Web Summit, which is taking place in Lisbon next month, describes itself as one of the world’s largest gatherings of international media with attendees from influential organs such as the New York Times, CNN, Wired, Bloomberg, the Wall Street Journal, BBC and the Financial Times. But the Irish media seems to have fallen out of love with the annual shindig for tech bros hoping to become unicorns.
While there are hundreds of journalists accredited so far to attend from countries such as the UK and United States, only a handful of Irish journalists have signed up to attend a month from the event. There will be at least 17 reporters from the United Arab Emirates, 21 from Qatar and more than a dozen from China but only four have signed up from Ireland’s “useless and toothless” legacy media, as Web Summit organiser Paddy Cosgrave calls them – that’s fewer than from Ghana or Lithuania.
Was it something he said?
Pearse Doherty declared an interest in the Dáil during a debate on the gambling regulation Bill on Wednesday. The Sinn Féin spokesman on finance said he was involved in a not-for-profit organisation that runs a local music festival in Co Donegal.

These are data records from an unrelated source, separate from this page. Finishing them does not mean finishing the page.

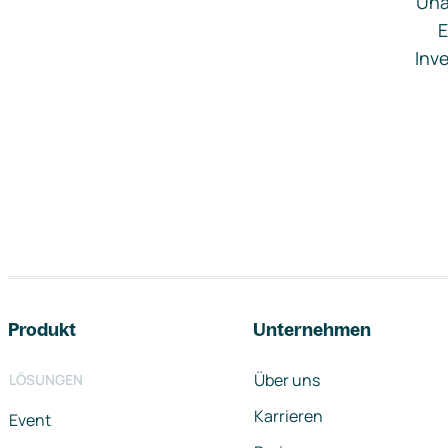
Una
E
Inve
Footer-Navigation
Produkt
Unternehmen
Über uns
LÖSUNGEN
Karrieren
Event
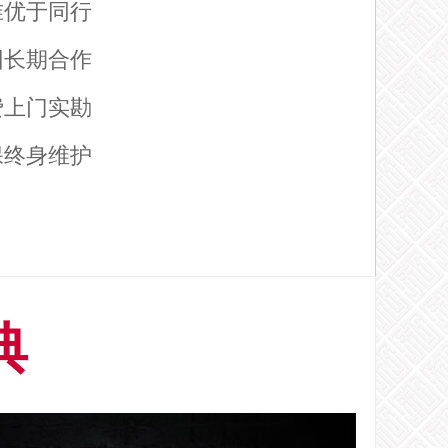
准优于同行
团长期合作
费上门实勘
保终身维护
典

“In raising money for that, we operate a lottery licence. This legislation will affect us and many of the people with whom we compete who operate outside of current regulations and will be dealt with,” he said.
The music festival turns out to be the annual Sult festival in Gweedore, which takes place every summer. Last year’s concerts, which started on the glorious July 12th, included Bell X1, Alabama 3, rapper Example and the fantastically titled Red Hot Chilli Pipers. The Scottish pipe band mostly do covers of rock songs, including Don’t Stop Believin’ by Journey – an anthem for Doherty’s beleaguered party heading into a general election on the back foot.
A tender from the Prison Service offers an insight into the reading habits of those serving sentences at the State’s pleasure. Ireland’s almost 5,000-strong prison population can look forward to titles on health, fitness, wellbeing, crafts and history in the near future. The Prison Service has told book suppliers it wants “a strong emphasis on Irish-published titles and titles of Irish interest”, including books as Gaeilge for those “wishing to refresh their knowledge of the language having learned it in school”.
Genres popular with the prison population include sci-fi, self-help and, for those eager to learn the error of their ways, true crime. But the most-sought-after titles turn out to be fantasy books, which the Prison Service describe as “particularly popular”.
“We would put a particular emphasis on the tenderer’s ability to supply complete sets of, or missing volumes from, fantasy series, as in our experience they can go out of print unexpectedly,” the tender advises. Given recent revelations in this newspaper about prison overcrowding leading to a 66 per cent increase in inmate-on-inmate assaults last year, we can see why dystopian, Hunger Games-style fiction might be resonating with those incarcerated in Irish jails.